Shareholders who have sent in proxies or voted via telephone or internet and do not want to change their vote, do not need to take any further action. The floor is now open for questions from shareholders attending the meeting concerning the proposals. Questions or comments are limited only to the matters being voted upon. You may submit a question by entering it in the space provided in the meeting portal.

Speaker 3

There are any Madam other Chair, we have one question that has been submitted. And the question is, the Carpenter Union Pension Fund have a collective ownership position of 316,540 shares of the company's common stock. As long term investors, we commend the company's prompt actions to address employee health and safety issues in response to the COVID-nineteen pandemic. During the first quarter, the company spent approximately $442,000,000 on share repurchases. There is a considerable remaining share repurchase authorization.

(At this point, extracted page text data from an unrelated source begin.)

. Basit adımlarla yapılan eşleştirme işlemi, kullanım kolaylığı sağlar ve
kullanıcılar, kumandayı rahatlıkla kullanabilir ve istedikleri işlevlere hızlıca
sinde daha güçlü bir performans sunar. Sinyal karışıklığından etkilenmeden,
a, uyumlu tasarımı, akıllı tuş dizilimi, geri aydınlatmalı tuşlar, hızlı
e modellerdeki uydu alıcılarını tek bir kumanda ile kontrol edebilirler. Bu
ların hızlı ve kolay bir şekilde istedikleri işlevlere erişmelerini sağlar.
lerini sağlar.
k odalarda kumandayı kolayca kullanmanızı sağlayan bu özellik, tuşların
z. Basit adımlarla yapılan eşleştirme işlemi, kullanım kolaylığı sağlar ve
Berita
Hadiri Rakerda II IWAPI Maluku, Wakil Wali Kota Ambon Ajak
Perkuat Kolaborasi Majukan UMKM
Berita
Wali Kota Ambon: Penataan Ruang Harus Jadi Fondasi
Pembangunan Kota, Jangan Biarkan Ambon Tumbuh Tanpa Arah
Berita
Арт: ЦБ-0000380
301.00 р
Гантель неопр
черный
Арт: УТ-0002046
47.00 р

In today's turbulent market, where liquidity is very important, what factors will the Board or management consider in deciding to initiate additional share repurchases during the remainder of the year? Thank you. Jack, do you want to address that?

Speaker 2

Sure. As we said in our first quarter earnings call, we had conducted the majority of our share repurchase activity in that first quarter and did not expect, to complete any further share repurchases, in light of the current, economic environment. We did not suspend our program, but we were simply pausing at this point in time and, would announce any changes to that, at a subsequent date.

Speaker 3

Madam Chair, we have no other questions at this time.

Speaker 1

If there are any other questions on these proposals, you may submit them through the meeting portal at this time. Please note we will answer as many questions which are in compliance with the meeting rules as time allows. As there are no questions and no other votes to collect, I declare the polls closed. Mr. Helene, would you present the preliminary report of the voting results?

Speaker 3

Madam Chair, the Inspector of Elections has delivered to me his report. Any ballots properly voted prior to the closing of the polls but not included in this preliminary report will be reflected in my final report. We will report the final vote results in a Form eight ks, which will be filed with the SEC within four business days. For the election of each of the nine individuals whose names appear on the ballot as director, all the nominees receive more votes cast for than against his or her election to the board. Accordingly, each individual has been elected as a director.

For the proposal to ratify the appointment of KPMG LLP to serve as the company's independent registered public accounting firm for 2020, A majority of the shares of common stock represented at the meeting and entitled to vote on the proposal voted for the proposal. Accordingly, this proposal has been approved by the required number of votes. For the nonbinding proposal to approve named executive compensation, a majority of the shares of common stock represented at the meeting and entitled to vote on the proposal voted for the proposal. Accordingly, this proposal has been approved by the required number of votes. For the nonbinding proposal to determine the frequency of future nonbinding votes to approve named executive officer compensation, a plurality of the shares of common stock represented at the meeting and entitled to vote on the proposal voted for a one year frequency.

Speaker 1

Thank you, Mr. Helene. And on behalf of the Board, thanks to our shareholders for electing us to serve them for another year. This concludes Naviance Corporation's twenty twenty Annual Meeting of Shareholders. Thank you for attending the meeting.

Be well, stay safe, and we look forward to seeing you in person next year. Thank you.